# Dataset records:

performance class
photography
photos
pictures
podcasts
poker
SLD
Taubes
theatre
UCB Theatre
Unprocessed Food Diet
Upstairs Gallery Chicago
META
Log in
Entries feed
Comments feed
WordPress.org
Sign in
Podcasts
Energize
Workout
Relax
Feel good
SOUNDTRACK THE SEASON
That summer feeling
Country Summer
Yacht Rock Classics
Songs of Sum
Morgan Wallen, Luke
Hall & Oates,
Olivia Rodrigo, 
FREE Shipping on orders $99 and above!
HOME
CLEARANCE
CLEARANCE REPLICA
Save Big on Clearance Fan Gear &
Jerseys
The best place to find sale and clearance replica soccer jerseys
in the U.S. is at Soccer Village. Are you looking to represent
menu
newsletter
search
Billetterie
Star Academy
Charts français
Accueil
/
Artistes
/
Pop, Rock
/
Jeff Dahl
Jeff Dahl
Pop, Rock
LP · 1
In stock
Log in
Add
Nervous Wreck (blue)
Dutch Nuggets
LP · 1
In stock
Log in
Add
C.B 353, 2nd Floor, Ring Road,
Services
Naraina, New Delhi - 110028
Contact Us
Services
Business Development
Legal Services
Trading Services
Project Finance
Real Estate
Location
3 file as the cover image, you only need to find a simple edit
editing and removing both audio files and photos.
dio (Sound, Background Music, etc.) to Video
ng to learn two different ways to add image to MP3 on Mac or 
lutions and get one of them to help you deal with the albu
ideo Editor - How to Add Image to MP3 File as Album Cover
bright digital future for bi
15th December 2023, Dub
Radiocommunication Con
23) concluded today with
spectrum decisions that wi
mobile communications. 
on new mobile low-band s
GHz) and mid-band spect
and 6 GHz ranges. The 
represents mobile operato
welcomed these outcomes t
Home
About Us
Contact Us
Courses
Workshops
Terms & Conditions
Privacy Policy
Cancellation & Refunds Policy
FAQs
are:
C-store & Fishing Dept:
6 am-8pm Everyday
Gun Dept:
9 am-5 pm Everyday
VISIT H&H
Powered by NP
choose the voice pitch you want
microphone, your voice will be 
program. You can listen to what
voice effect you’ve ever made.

# Your goal:
Output the data above exactly, please, line for line.

# Result of this exercise:
performance class
photography
photos
pictures
podcasts
poker
SLD
Taubes
theatre
UCB Theatre
Unprocessed Food Diet
Upstairs Gallery Chicago
META
Log in
Entries feed
Comments feed
WordPress.org
Sign in
Podcasts
Energize
Workout
Relax
Feel good
SOUNDTRACK THE SEASON
That summer feeling
Country Summer
Yacht Rock Classics
Songs of Sum
Morgan Wallen, Luke
Hall & Oates,
Olivia Rodrigo, 
FREE Shipping on orders $99 and above!
HOME
CLEARANCE
CLEARANCE REPLICA
Save Big on Clearance Fan Gear &
Jerseys
The best place to find sale and clearance replica soccer jerseys
in the U.S. is at Soccer Village. Are you looking to represent
menu
newsletter
search
Billetterie
Star Academy
Charts français
Accueil
/
Artistes
/
Pop, Rock
/
Jeff Dahl
Jeff Dahl
Pop, Rock
LP · 1
In stock
Log in
Add
Nervous Wreck (blue)
Dutch Nuggets
LP · 1
In stock
Log in
Add
C.B 353, 2nd Floor, Ring Road,
Services
Naraina, New Delhi - 110028
Contact Us
Services
Business Development
Legal Services
Trading Services
Project Finance
Real Estate
Location
3 file as the cover image, you only need to find a simple edit
editing and removing both audio files and photos.
dio (Sound, Background Music, etc.) to Video
ng to learn two different ways to add image to MP3 on Mac or 
lutions and get one of them to help you deal with the albu
ideo Editor - How to Add Image to MP3 File as Album Cover
bright digital future for bi
15th December 2023, Dub
Radiocommunication Con
23) concluded today with
spectrum decisions that wi
mobile communications. 
on new mobile low-band s
GHz) and mid-band spect
and 6 GHz ranges. The 
represents mobile operato
welcomed these outcomes t
Home
About Us
Contact Us
Courses
Workshops
Terms & Conditions
Privacy Policy
Cancellation & Refunds Policy
FAQs
are:
C-store & Fishing Dept:
6 am-8pm Everyday
Gun Dept:
9 am-5 pm Everyday
VISIT H&H
Powered by NP
choose the voice pitch you want
microphone, your voice will be 
program. You can listen to what
voice effect you’ve ever made.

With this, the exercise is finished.